Aim of the task:
Without including any images, repeat the listing below exactly.

+ + +

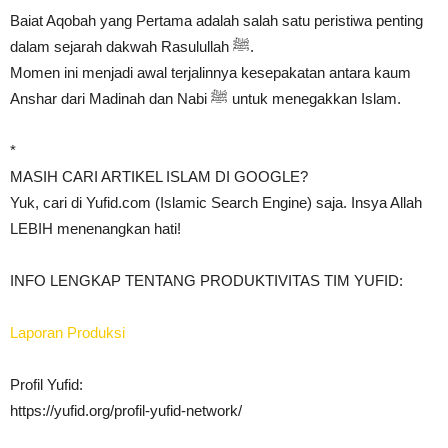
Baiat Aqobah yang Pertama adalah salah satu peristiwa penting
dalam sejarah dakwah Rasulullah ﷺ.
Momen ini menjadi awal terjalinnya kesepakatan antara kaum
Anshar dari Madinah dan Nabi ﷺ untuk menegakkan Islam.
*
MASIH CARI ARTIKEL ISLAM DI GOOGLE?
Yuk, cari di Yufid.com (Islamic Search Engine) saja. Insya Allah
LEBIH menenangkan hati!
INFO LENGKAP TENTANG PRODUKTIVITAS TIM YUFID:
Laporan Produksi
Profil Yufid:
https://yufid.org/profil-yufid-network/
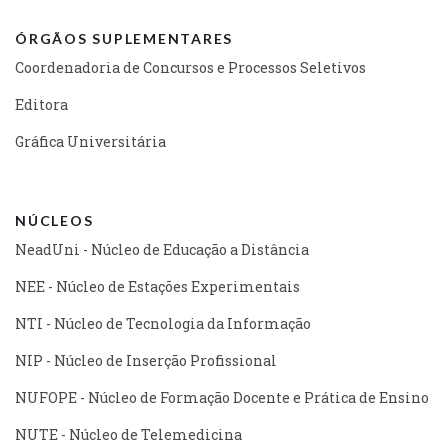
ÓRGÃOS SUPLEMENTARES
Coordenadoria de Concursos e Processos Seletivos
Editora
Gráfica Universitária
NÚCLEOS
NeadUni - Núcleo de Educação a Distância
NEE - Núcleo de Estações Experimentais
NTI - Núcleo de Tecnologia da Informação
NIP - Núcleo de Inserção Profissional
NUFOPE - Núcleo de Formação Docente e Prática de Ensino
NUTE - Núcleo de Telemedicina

+ + +

Your solution:
Baiat Aqobah yang Pertama adalah salah satu peristiwa penting
dalam sejarah dakwah Rasulullah ﷺ.
Momen ini menjadi awal terjalinnya kesepakatan antara kaum
Anshar dari Madinah dan Nabi ﷺ untuk menegakkan Islam.
*
MASIH CARI ARTIKEL ISLAM DI GOOGLE?
Yuk, cari di Yufid.com (Islamic Search Engine) saja. Insya Allah
LEBIH menenangkan hati!
INFO LENGKAP TENTANG PRODUKTIVITAS TIM YUFID:
Laporan Produksi
Profil Yufid:
https://yufid.org/profil-yufid-network/
ÓRGÃOS SUPLEMENTARES
Coordenadoria de Concursos e Processos Seletivos
Editora
Gráfica Universitária
NÚCLEOS
NeadUni - Núcleo de Educação a Distância
NEE - Núcleo de Estações Experimentais
NTI - Núcleo de Tecnologia da Informação
NIP - Núcleo de Inserção Profissional
NUFOPE - Núcleo de Formação Docente e Prática de Ensino
NUTE - Núcleo de Telemedicina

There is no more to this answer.